The Graphlet Correlation Matrix (GCM) captures correlations (usually Spearman or Pearson) between different orbits across the vertices. Essentially:

\[ GCM(G) \quad=\quad \Bigl(\rho_{i,j}\Bigr)_{1 \le i,j \le 16} \]

where \(\rho_{i,j}\) is the correlation (e.g., Spearman) between the i-th orbit degrees and the j-th orbit degrees across all vertices in graph \(G\).

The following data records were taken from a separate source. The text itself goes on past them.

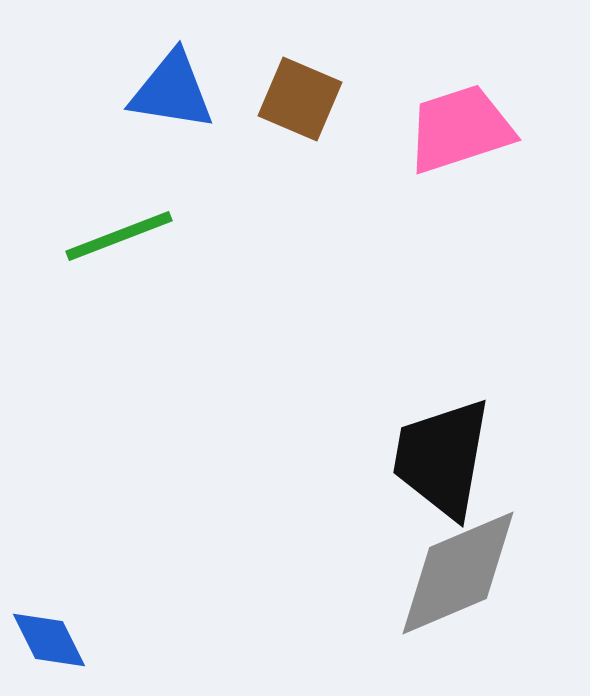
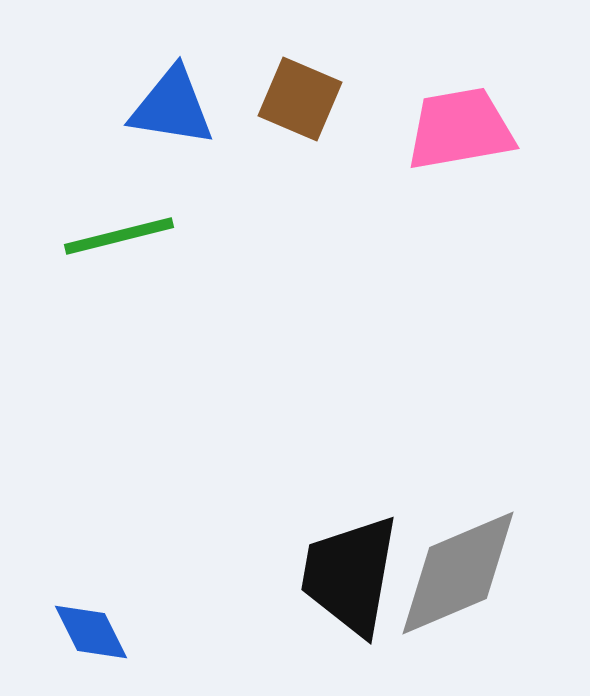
blue triangle: moved 16 px down
pink trapezoid: rotated 8 degrees clockwise
green line: rotated 7 degrees clockwise
black trapezoid: moved 92 px left, 117 px down
blue diamond: moved 42 px right, 8 px up
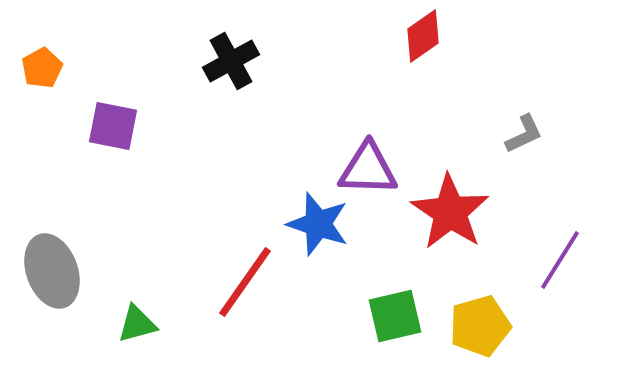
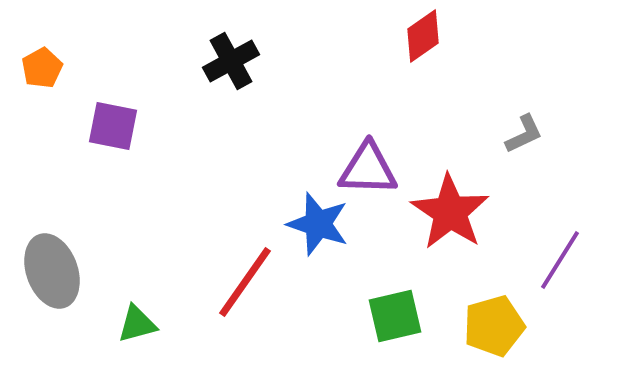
yellow pentagon: moved 14 px right
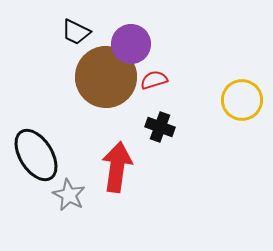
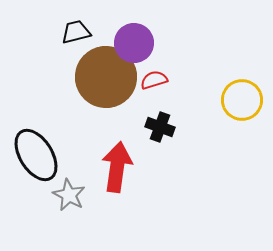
black trapezoid: rotated 140 degrees clockwise
purple circle: moved 3 px right, 1 px up
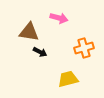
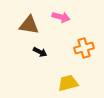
pink arrow: moved 2 px right, 1 px up
brown triangle: moved 7 px up
yellow trapezoid: moved 4 px down
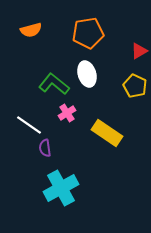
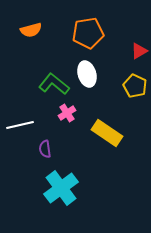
white line: moved 9 px left; rotated 48 degrees counterclockwise
purple semicircle: moved 1 px down
cyan cross: rotated 8 degrees counterclockwise
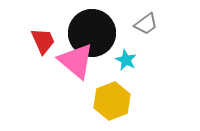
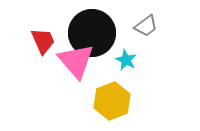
gray trapezoid: moved 2 px down
pink triangle: rotated 9 degrees clockwise
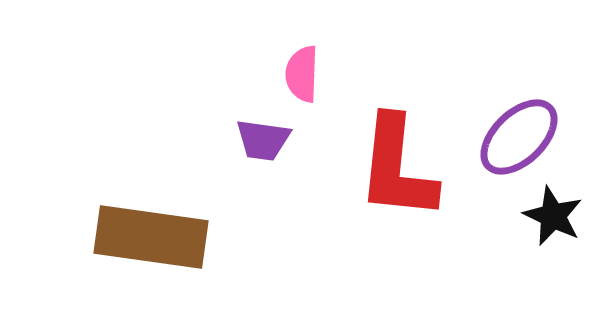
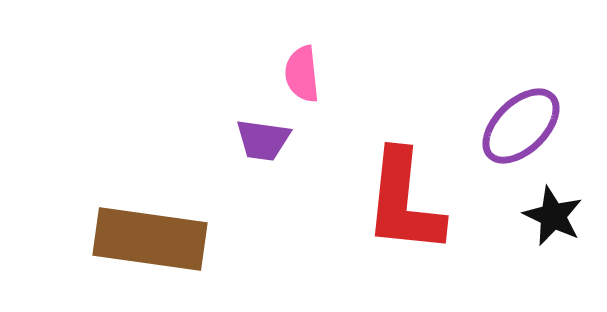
pink semicircle: rotated 8 degrees counterclockwise
purple ellipse: moved 2 px right, 11 px up
red L-shape: moved 7 px right, 34 px down
brown rectangle: moved 1 px left, 2 px down
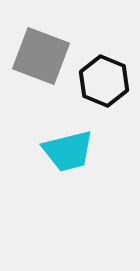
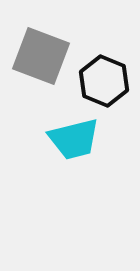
cyan trapezoid: moved 6 px right, 12 px up
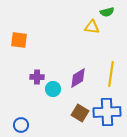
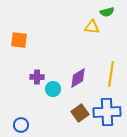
brown square: rotated 24 degrees clockwise
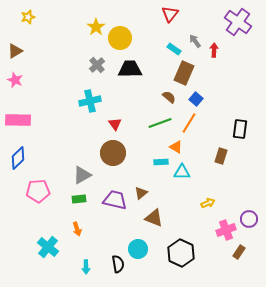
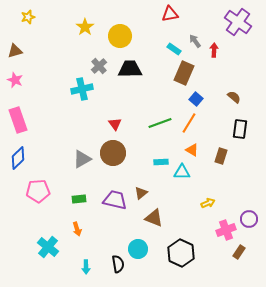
red triangle at (170, 14): rotated 42 degrees clockwise
yellow star at (96, 27): moved 11 px left
yellow circle at (120, 38): moved 2 px up
brown triangle at (15, 51): rotated 14 degrees clockwise
gray cross at (97, 65): moved 2 px right, 1 px down
brown semicircle at (169, 97): moved 65 px right
cyan cross at (90, 101): moved 8 px left, 12 px up
pink rectangle at (18, 120): rotated 70 degrees clockwise
orange triangle at (176, 147): moved 16 px right, 3 px down
gray triangle at (82, 175): moved 16 px up
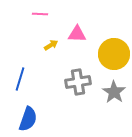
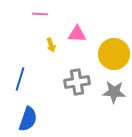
yellow arrow: rotated 104 degrees clockwise
gray cross: moved 1 px left
gray star: rotated 30 degrees counterclockwise
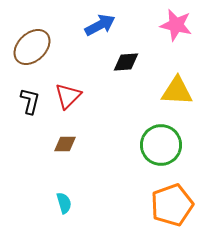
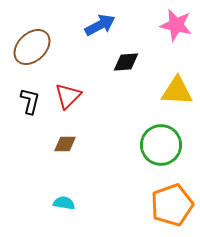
cyan semicircle: rotated 65 degrees counterclockwise
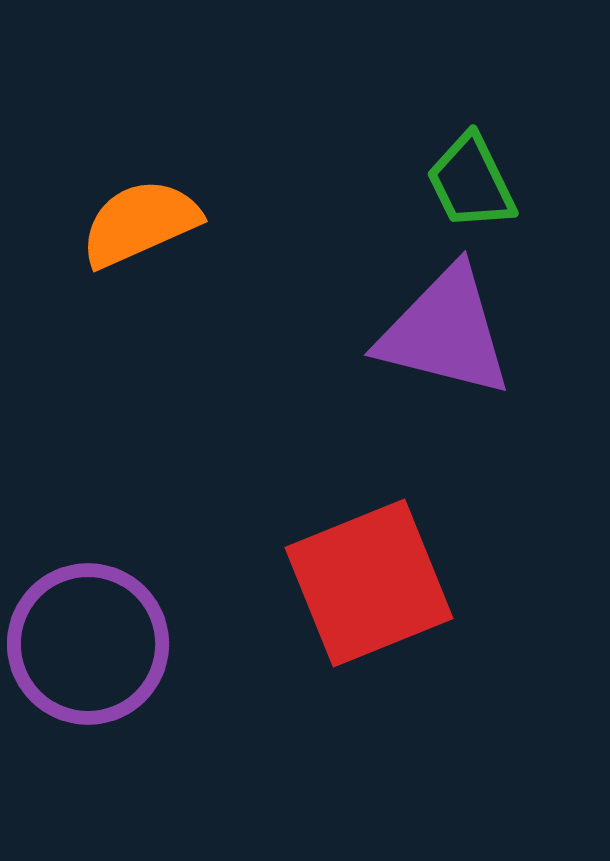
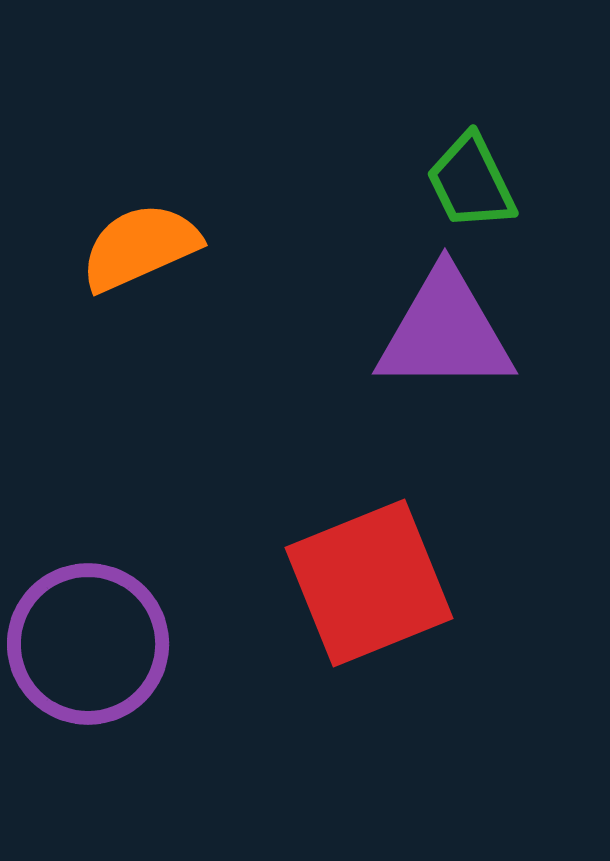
orange semicircle: moved 24 px down
purple triangle: rotated 14 degrees counterclockwise
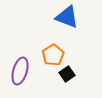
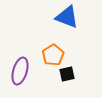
black square: rotated 21 degrees clockwise
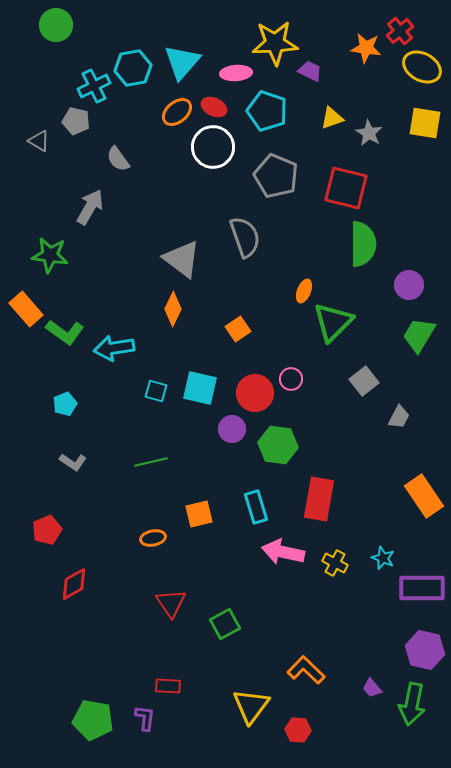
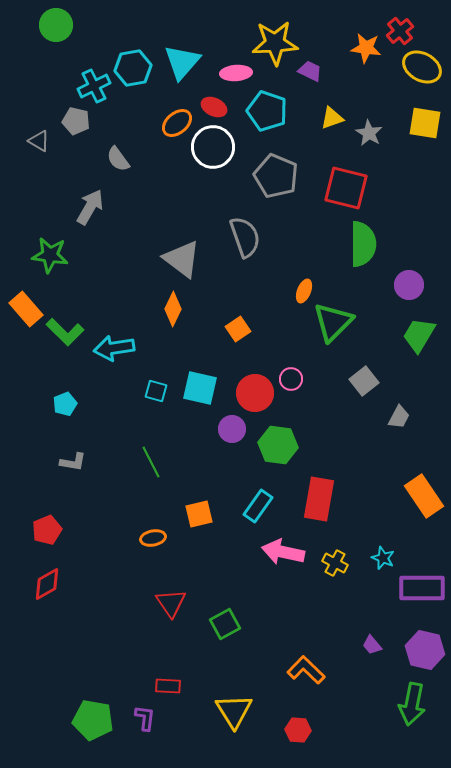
orange ellipse at (177, 112): moved 11 px down
green L-shape at (65, 332): rotated 9 degrees clockwise
gray L-shape at (73, 462): rotated 24 degrees counterclockwise
green line at (151, 462): rotated 76 degrees clockwise
cyan rectangle at (256, 507): moved 2 px right, 1 px up; rotated 52 degrees clockwise
red diamond at (74, 584): moved 27 px left
purple trapezoid at (372, 688): moved 43 px up
yellow triangle at (251, 706): moved 17 px left, 5 px down; rotated 9 degrees counterclockwise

gcm1 = fg.compute_graphlet_correlation_matrix(F1, method='spearman')
gcm2 = fg.compute_graphlet_correlation_matrix(F2, method='spearman')
gcm3 = fg.compute_graphlet_correlation_matrix(F3, method='spearman')

GCM example

We now have the correlation matrix (GCM) for each graph. The GCM for graph G1 is shown below

[1] degree [2] 2-path [3] bifork [4] 3-cycle [5] 3-path, end [6] 3-path, interior [7] claw, leaf [8] claw, root [9] paw, handle [10] paw, base [11] paw, center [12] 4-cycle [13] diamond, off-cord [14] diamond, on-cord [15] 4-clique
[1] degree 1 0.797489 0.99255 0.721824 0.850319 0.957717 0.59164 0.987567 0.591097 0.662774 0.866555 0.865433 0.590136 0.683471 0.537678
[2] 2-path 0.797489 1 0.75209 0.858184 0.980674 0.917015 0.922261 0.738192 0.906362 0.886047 0.879049 0.938975 0.859091 0.817937 0.66163
[3] bifork 0.99255 0.75209 1 0.64882 0.810571 0.940231 0.537775 0.9985 0.539182 0.588904 0.813029 0.842782 0.519062 0.618533 0.502792
[4] 3-cycle 0.721824 0.858184 0.64882 1 0.850729 0.76346 0.782988 0.627428 0.773249 0.962727 0.951642 0.766913 0.893846 0.952637 0.712615
[5] 3-path, end 0.850319 0.980674 0.810571 0.850729 1 0.944489 0.855183 0.797396 0.855218 0.851695 0.898804 0.969354 0.817382 0.804315 0.638269
[6] 3-path, interior 0.957717 0.917015 0.940231 0.76346 0.944489 1 0.747828 0.933315 0.738758 0.739955 0.884068 0.952221 0.686035 0.719056 0.564356
[7] claw, leaf 0.59164 0.922261 0.537775 0.782988 0.855183 0.747828 1 0.523431 0.983409 0.87542 0.740177 0.788411 0.888326 0.76362 0.672914
[8] claw, root 0.987567 0.738192 0.9985 0.627428 0.797396 0.933315 0.523431 1 0.525663 0.568635 0.795132 0.833967 0.500084 0.601525 0.488454
[9] paw, handle 0.591097 0.906362 0.539182 0.773249 0.855218 0.738758 0.983409 0.525663 1 0.865189 0.732816 0.788529 0.882963 0.757707 0.667036
[10] paw, base 0.662774 0.886047 0.588904 0.962727 0.851695 0.739955 0.87542 0.568635 0.865189 1 0.894069 0.753967 0.957287 0.935547 0.729429
[11] paw, center 0.866555 0.879049 0.813029 0.951642 0.898804 0.884068 0.740177 0.795132 0.732816 0.894069 1 0.852875 0.813447 0.878809 0.645709
[12] 4-cycle 0.865433 0.938975 0.842782 0.766913 0.969354 0.952221 0.788411 0.833967 0.788529 0.753967 0.852875 1 0.709944 0.721873 0.570544
[13] diamond, off-cord 0.590136 0.859091 0.519062 0.893846 0.817382 0.686035 0.888326 0.500084 0.882963 0.957287 0.813447 0.709944 1 0.877049 0.731786
[14] diamond, on-cord 0.683471 0.817937 0.618533 0.952637 0.804315 0.719056 0.76362 0.601525 0.757707 0.935547 0.878809 0.721873 0.877049 1 0.688793
[15] 4-clique 0.537678 0.66163 0.502792 0.712615 0.638269 0.564356 0.672914 0.488454 0.667036 0.729429 0.645709 0.570544 0.731786 0.688793 1

If we want to measure how similar or different the GCMs are between two graphs, we can compute a matrix distance (e.g., Frobenius norm of the difference, or sum of absolute differences, etc.):

dist_gcm = np.zeros((3,3))
for i,Fa in enumerate( [gcm1, gcm2, gcm3] ):
    for j,Fb in enumerate( [gcm1, gcm2, gcm3] ):
        dist_gcm[i,j] = fg.gcm_distance(Fa, Fb)
G1 G2 G3
G1 0 4.33726 131.925
G2 4.33726 0 130.265
G3 131.925 130.265 0

Summary

  • RGF Distance: Captures how different the relative orbit frequencies are between two graphs.
  • GDD Agreement: Measures how similarly the two graphs’ vertices distribute their orbit degrees.
  • GCM: Captures how orbits co-vary (correlate) within a single graph, and can also be compared across graphs.

These measures are widely used in graphlet-based network comparison (e.g., Netdis, GraphCrunch2, etc.). Modify these examples to suit your exact needs (e.g., weighting orbits differently, using different correlation measures, etc.).